¿Has vivido alguna forma de violencia?

Responde con completa sinceridad. Tu información es confidencial y protegida.

  1. ¿Alguna vez has sentido miedo de cómo reaccionará tu pareja ante algo que haces o dices?

  2. ¿Te han hecho sentir culpable constantemente, aunque no hayas hecho nada malo?

  3. ¿Alguien cercano a ti controla con quién hablas, a dónde vas o qué haces?

  4. ¿Alguna vez alguien ha destruido tus cosas personales para hacerte sentir mal?

  5. ¿Te han gritado, insultado o humillado en privado o frente a otras personas?

  6. ¿Te sientes presionada(o) para mantener relaciones sexuales cuando no quieres?

  7. ¿Has dejado de hablar con amigos o familiares porque alguien te lo pidió?

  8. ¿Te han dicho que no eres capaz o que no vales nada?

  9. ¿Sientes que estás caminando sobre “huevos” para evitar conflictos con alguien?
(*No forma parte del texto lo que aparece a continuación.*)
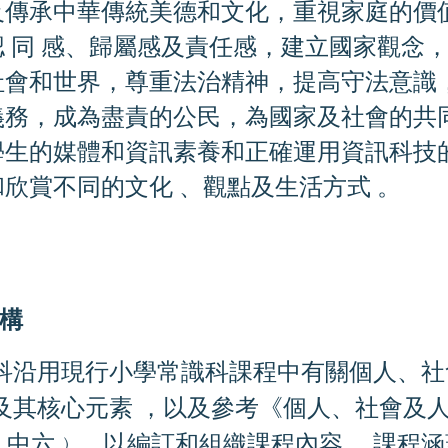
及傳承中華傳統美德和文化，重視家庭的價
認 同 感、歸屬感及責任感，建立國家觀念
社會和世界，尊重法治精神，提高守法意識
義務，成為盡責的公民，為國家及社會的共
學生的媒體和資訊素養和正確運用資訊科技
和
欣賞不同的文化 、觀點及生活方式 。
 構
科沿用現行小學常識科課程中有關個人、社
及其核心元素 ，以及參考《個人、社會及
 至 中六﹚，以編訂和組織課程內容 。課程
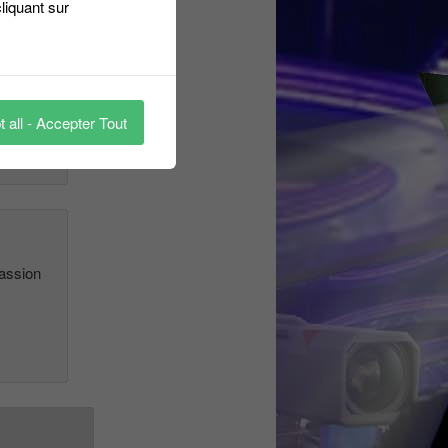
liquant sur
e aider
 all - Accepter Tout
passion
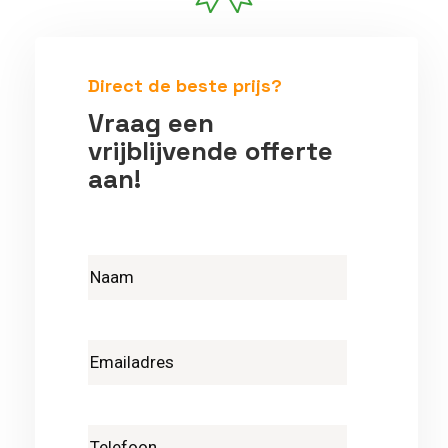
Betrouwbare vakmensen
Direct de beste prijs?
Vraag een
vrijblijvende offerte
aan!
  10. ¿Te han hecho sentir que estás exagerando o que “todo está en tu cabeza”?

  11. ¿Has sido golpeada(o), empujada(o) o lastimada(o) físicamente?

  12. ¿Te han dicho que si hablas, nadie te va a creer?

  13. ¿Controlan o deciden sobre tu dinero sin tu consentimiento?

  14. ¿Has pensado que mereces el maltrato que recibes?

  15. ¿Tienes miedo de salir de una relación por lo que pueda pasar?